The reality of air quality on planes seems to be a little bit different than official claims.

Airline mask requirements were lifted shortly before we travelled, and we wonder how much different that might make.  In addition to assumptions about masking, early studies on airline safety also included precautions like empty middle seats, which would have reduced the number of passengers and increased spacing.  Regardless, it’s clear to us that the air quality safety features of planes in reality is very different than what airlines and health officials advertise.

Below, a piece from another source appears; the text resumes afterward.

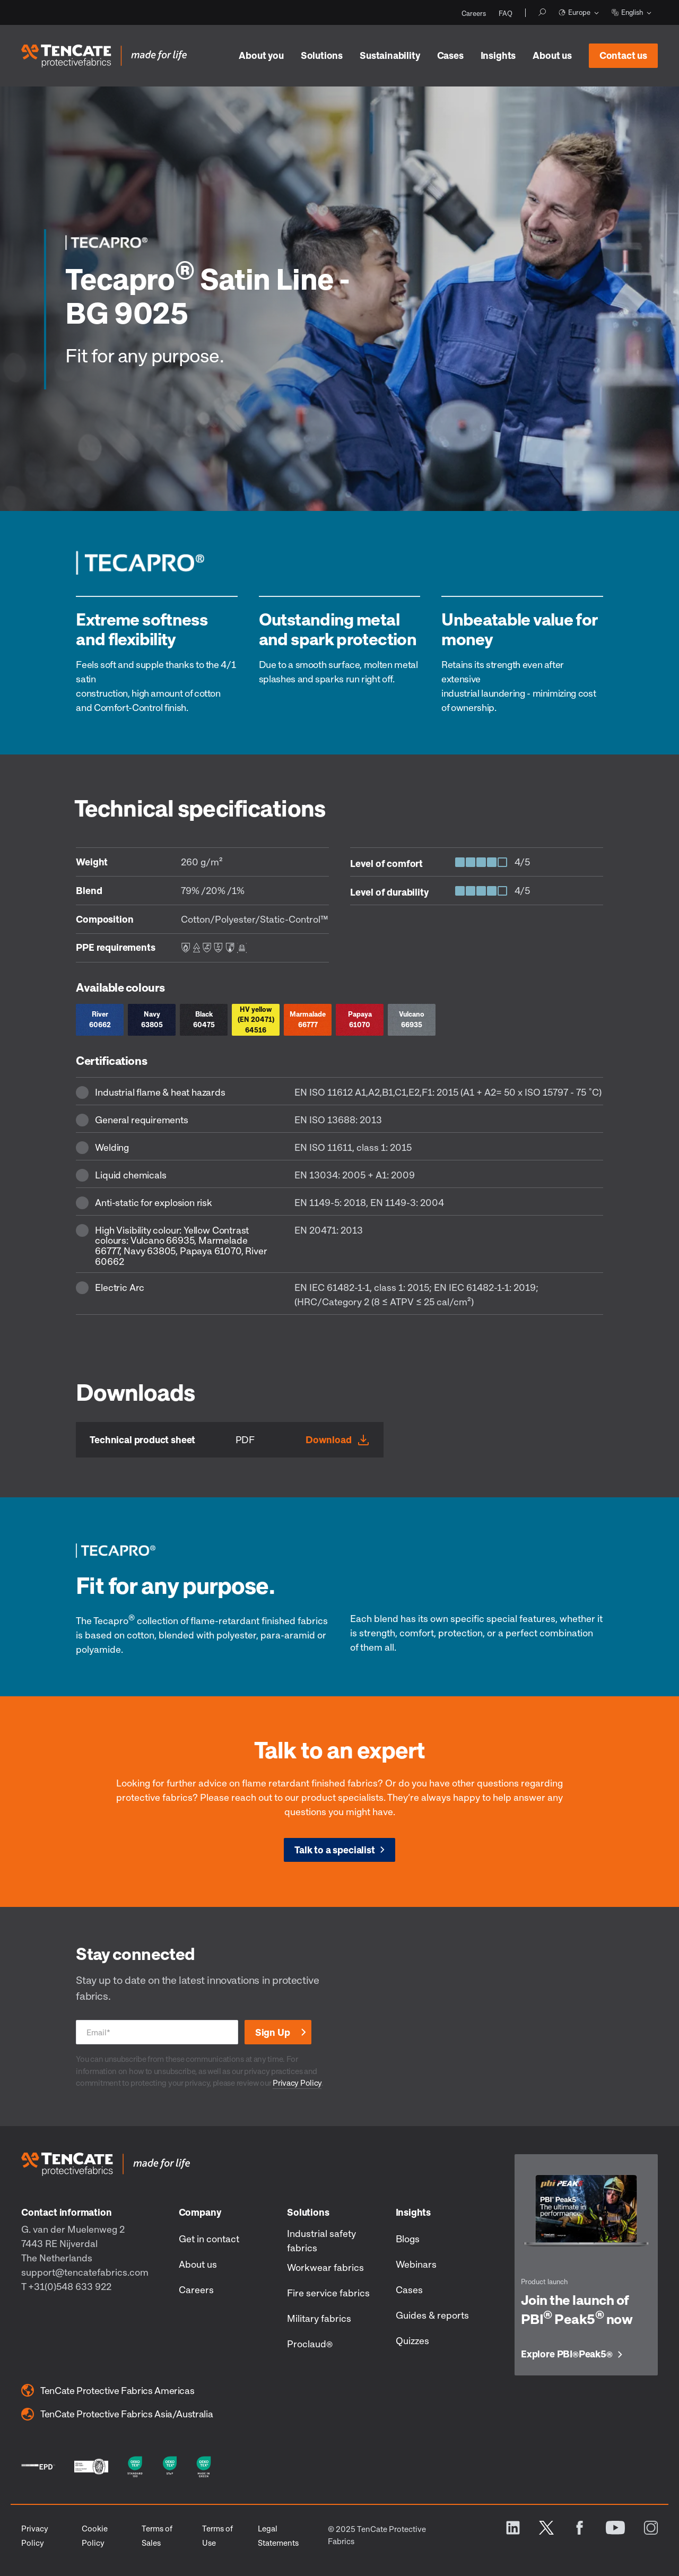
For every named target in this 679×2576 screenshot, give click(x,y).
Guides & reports (432, 2315)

Overall, our portable Co2 meter has proven to be a very useful and convenient tool to manage our airborne illness risk during travel.  Sometimes we cannot choose if or when we travel.  Usually, we cannot screen who we might encounter during our travels.  Having the ability to make informed decisions in real time about personal safety is a necessity for anyone like me with elevated risk and consequences of infection.  Understanding our relative risk in different travel environments can be liberating, because it allows us to fully experience places where we know the risk is low.  While we will continue to wear masks indoors, we became increasingly comfortable over the course of our travels in the trains and train stations of the cities we visited.  But we will probably limit flying to absolute necessities.  For now.